Dal 10 maggio la tela televisiva si arricchisce dei colori di Genius Picasso, la seconda stagione del serial che ha fatto incetta di nomination agli scorsi Emmy e che ora torna con un nuovo “genio” e un altro grande interprete. Stiamo parlando di Pablo Picasso e di Antonio Banderas, che, quasi irriconoscibile, presta volto e corpo a uno degli artisti più rivoluzionari e incompresi del ‘900, con cui condivide la città natale (Malaga).

Ambientato soprattutto in Francia sua seconda casa, Genius Picasso è stato girato in molte delle città e dei luoghi dove l’artista ha vissuto e lavorato, come ad esempio la casa dove Picasso è nato e la chiesa dove è stato battezzato, nello spirito globale e “geolocalizzato” di National Geographic.
Genius per definizione degli stessi produttori, fra cui figura Ron Howard, è la “celebrazione dell’ingegno umano” e così dopo il fisico Einstein interpretato da Geoffrey Rush nel ciclo inaugurale arriva il pittore spagnolo nelle nuove puntate. Similmente alla partenza della prima stagione, nei primi due episodi periodo storico e contesto politico fanno da contraltare alla vita personale di Picasso, un’esistenza tumultuosa e irrequieta. Un artista fuori dagli schemi, gli stessi che renderanno geometricamente subito riconoscibile il suo stile “scomposto” e le sue oltre 50.000 opere. Il Picasso adulto ci viene dipinto ribelle ed inquieto tanto quanto quel ragazzino che non riusciva a smettere di portare su tela ciò che vedeva; per lui era come respirare e la fonte d’ispirazione maggiore erano le sue donne e muse, costante della sua vita e quindi della serie tv.

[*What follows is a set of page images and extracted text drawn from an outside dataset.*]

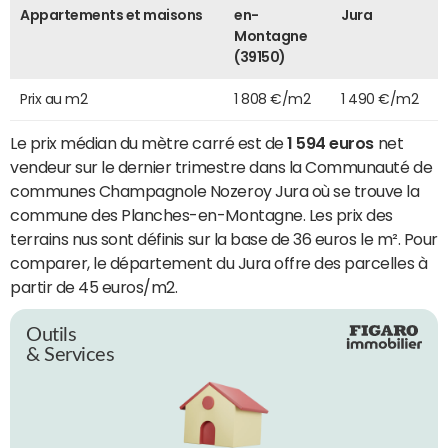
Appartements et maisons
en-
Jura
Montagne
(39150)
Prix au m2
1 808 €/m2
1 490 €/m2
Le prix médian du mètre carré est de
1 594 euros
net
vendeur sur le dernier trimestre dans la Communauté de
communes Champagnole Nozeroy Jura où se trouve la
commune des Planches-en-Montagne. Les prix des
terrains nus sont définis sur la base de 36 euros le m². Pour
comparer, le département du Jura offre des parcelles à
partir de 45 euros/m2.
Outils
& Services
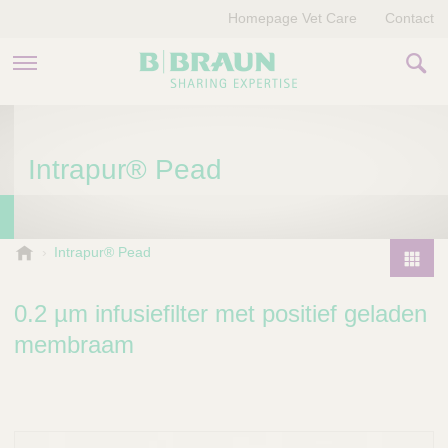
Homepage Vet Care
Contact
PRODUCTEN EN THERAPIEËN
Intrapur® Pead
OVER ONS
VERHALEN
B
Intrapur® Pead
.
CONTACT
P
B
r
0.2 µm infusiefilter met positief geladen
r
o
a
membraam
d
u
u
n
V
c
e
t
t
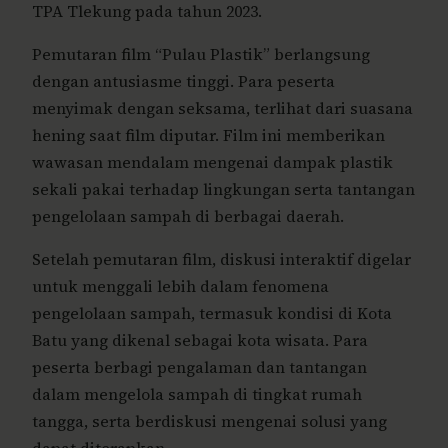
TPA Tlekung pada tahun 2023.
Pemutaran film “Pulau Plastik” berlangsung
dengan antusiasme tinggi. Para peserta
menyimak dengan seksama, terlihat dari suasana
hening saat film diputar. Film ini memberikan
wawasan mendalam mengenai dampak plastik
sekali pakai terhadap lingkungan serta tantangan
pengelolaan sampah di berbagai daerah.
Setelah pemutaran film, diskusi interaktif digelar
untuk menggali lebih dalam fenomena
pengelolaan sampah, termasuk kondisi di Kota
Batu yang dikenal sebagai kota wisata. Para
peserta berbagi pengalaman dan tantangan
dalam mengelola sampah di tingkat rumah
tangga, serta berdiskusi mengenai solusi yang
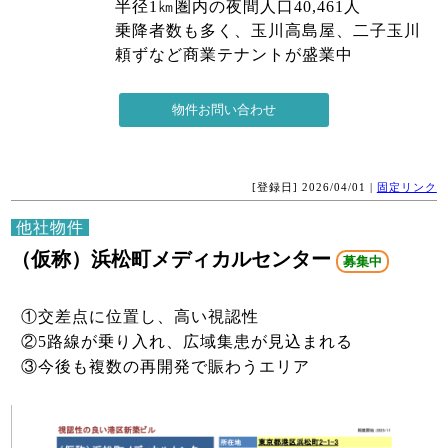
半径1㎞圏内の夜間人口40,461人
乗降者数も多く、玉川高島屋、二子玉川
頼ずなど商業テナントが盛業中
[登録日] 2026/04/01 |
固定リンク
他社物件
（仮称）浜松町メディカルセンター
募集中
①交差点に位置し、高い視認性
②5路線が乗り入れ、広域集患が見込まれる
③今後も複数の再開発で賑わうエリア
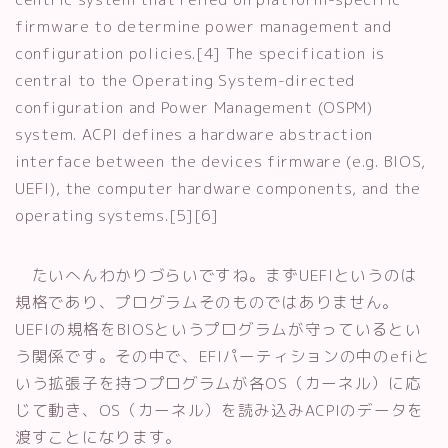
firmware to determine power management and
configuration policies.[4] The specification is
central to the Operating System-directed
configuration and Power Management (OSPM)
system. ACPI defines a hardware abstraction
interface between the devices firmware (e.g. BIOS,
UEFI), the computer hardware components, and the
operating systems.[5][6]
たいへんわかりづらいですね。まずUEFIというのは
規格であり、プログラムそのものではありません。
UEFIの規格をBIOSというプログラムが守っているとい
う関係です。その中で、EFIパーティションの中のefiと
いう拡張子を持つプログラムが各OS（カーネル）に応
じて動き、OS（カーネル）を読み込みACPIのデータを
渡すことになります。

Dalla prima stagione la produzione ha riutilizzato, come spesso accade in serie antologiche e simili, alcuni attori, come Samantha Colley qui la fotografa Dora Maar amante di Picasso, Seth Gabel che dà il volto a Guillaume Apollinaire e Johnny Flynn, che dopo essere stato Einstein da giovane ora interpreta Alain Cuny. A loro si aggiungono, oltre al resto del cast, due attori italiani: Valentina Bellè (Sirene) nei panni dell’ultima moglie di Picasso Jacqueline Roque e Andrea Scarduzio (I Medici) nel ruolo del pittore ungherese Endre Rozsda. 

Seconda produzione originale di National Geographic, che ha trovato una nuova vocazione nelle scripted series, Genius funziona più di Marte, che rimaneva troppo ancorata al taglio documentaristico del canale, ma rimane comunque nei canoni del biopic, che permettono una certa aderenza alla realtà. Picasso funziona però forse meno di Einstein, almeno dai primi episodi visti, poiché i salti temporali nella vita del protagonista rispetto alla prima stagione appaiono mescolati in modo confuso con troppi salti avanti e indietro fra passato e futuro, rischiando di far perdere lo spettatore nei colori della tela che racconta.

La fotografia gioca con i colori che caratterizzarono i periodi di Picasso, come i toni del blu per rappresentare Guernica e l’Esposizione Universale del 1937, che apre la premiere di stagione, o quelli del rosa. Una serie confezionata ad arte, o quasi.